Hierzulande ist die AfD-Wahlkampfparole „Alice für Deutschland“ eine ähnliche Chiffre, die natürlich nicht zufällig an den verbotenen SA-Spruch erinnert, sondern bewusst bis ins neonazistische Spektrum hinein signalisiert: Wir sind eure Leute.

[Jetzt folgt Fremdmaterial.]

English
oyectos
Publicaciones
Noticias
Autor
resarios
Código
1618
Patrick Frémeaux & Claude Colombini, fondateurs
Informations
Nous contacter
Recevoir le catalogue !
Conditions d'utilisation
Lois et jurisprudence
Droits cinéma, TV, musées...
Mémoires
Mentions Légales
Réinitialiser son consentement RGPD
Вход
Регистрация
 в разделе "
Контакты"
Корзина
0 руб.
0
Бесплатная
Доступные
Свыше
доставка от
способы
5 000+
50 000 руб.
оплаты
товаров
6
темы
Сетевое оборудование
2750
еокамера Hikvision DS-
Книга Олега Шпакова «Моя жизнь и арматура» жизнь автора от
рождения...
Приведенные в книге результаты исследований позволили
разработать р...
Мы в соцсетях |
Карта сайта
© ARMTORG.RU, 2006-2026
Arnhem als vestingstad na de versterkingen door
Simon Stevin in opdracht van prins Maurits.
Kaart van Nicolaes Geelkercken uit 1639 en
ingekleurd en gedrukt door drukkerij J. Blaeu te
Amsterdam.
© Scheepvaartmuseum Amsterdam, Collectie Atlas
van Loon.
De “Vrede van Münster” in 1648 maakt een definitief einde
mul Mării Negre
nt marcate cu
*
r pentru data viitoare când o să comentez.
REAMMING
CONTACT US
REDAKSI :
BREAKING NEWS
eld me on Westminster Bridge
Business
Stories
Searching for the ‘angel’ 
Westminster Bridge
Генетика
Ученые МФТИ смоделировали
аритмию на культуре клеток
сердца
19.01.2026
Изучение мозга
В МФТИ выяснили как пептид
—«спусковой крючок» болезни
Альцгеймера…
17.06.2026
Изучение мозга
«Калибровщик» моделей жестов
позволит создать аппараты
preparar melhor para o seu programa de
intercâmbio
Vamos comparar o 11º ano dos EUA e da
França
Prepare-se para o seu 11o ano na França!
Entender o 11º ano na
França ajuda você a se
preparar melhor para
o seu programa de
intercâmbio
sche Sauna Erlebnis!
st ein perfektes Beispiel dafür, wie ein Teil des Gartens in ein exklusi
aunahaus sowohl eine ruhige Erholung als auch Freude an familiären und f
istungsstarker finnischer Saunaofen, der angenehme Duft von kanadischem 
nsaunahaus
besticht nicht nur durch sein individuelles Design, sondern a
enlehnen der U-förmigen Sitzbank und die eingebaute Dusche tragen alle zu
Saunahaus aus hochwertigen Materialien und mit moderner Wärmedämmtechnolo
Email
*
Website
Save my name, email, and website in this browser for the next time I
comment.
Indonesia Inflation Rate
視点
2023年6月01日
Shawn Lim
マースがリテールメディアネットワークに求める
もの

Der weitere entscheidende Kontext bei Musks eindeutigem Hitlergruß ist: Elon Musk ist der reichste Mann der Welt, der als Tech-Millardär auch aus Kapitalinteressen jene autoritären Kräfte pampert, die liberale Demokratien mit ihren störenden Regularien zurechtstutzen.
Der erste globale Oligarch, der weltweit Rechtsextreme unterstützt und der im vermeintlichen Kampf um angebliche Meinungsfreiheit nach dem Kauf der Plattform Twitter Hass und Hetze fördert – und dann die Reichweite von Kritikern drosselt. Die kognitive Dissonanz hierzulande, die Geste von Musk nicht als das zu benennen, was sie ist, bleibt dabei wirklich erstaunlich.
Aber sieht natürlich auch blöd aus, wenn eines der größten Verlagshäuser Deutschlands, namentlich der Springer-Konzern, vor einem Typen kriecht, der Trumps Amtseinführung per Hitlergruß feiert – und ihm weiter dabei hilft, disruptiv in den Wahlkampf einzugreifen. [….]
Trumpistan bleibt sich treu und beweist jeden Tag auf’s Neue, immer noch schocken zu können. Nun streckt auch die ZEIT ihre Waffen und kriecht zu Hakenkreuze.
Sogar die SZ wird auffällig ausführlich im Umgang mit dem mächtigsten AfD-Freund. Sie erklärt korrekt die Hintergründe; drückt sich aber um eine Bewertung.
[….] Den zackig ausgestreckten, erhobenen Arm hatten sich die Nazis von Hitlers anfänglichem Vorbild Benito Mussolini abgeschaut, faschistischer Diktator seit 1922. Dieser wiederum hatte eine zuvor schon in rechten Kreisen beliebte Geste übernommen, die fälschlicherweise auf die Antike zurückgeführt wird. [….] In Italien ist der römische Gruß gesetzlich verboten, allerdings wird er in der Praxis und von Gerichten gelegentlich geduldet. So etwa wenn an jedem 7. Januar des Jahres bei einer Gedenkveranstaltung von Faschisten in der Via Acca Larentia in Rom Tausende schwarz gekleideter Bürgerinnen und Bürger zusammenkommen, um an zwei 1978 von Linksradikalen getötete und einen weiteren später verstorbenen Neofaschisten zu erinnern. Am Ende der Schweigeminuten entbieten sie, strammgestanden und im absoluten Gleichklang, mit dröhnenden Rufen dreimal den römischen Gruß – eine gespenstische Szene für jeden Unbeteiligten, der sich das anschaut; gerade ist es wieder so weit gewesen. Auch in Deutschland ist der „Hitlergruß“ laut Strafgesetzbuch verboten. [….]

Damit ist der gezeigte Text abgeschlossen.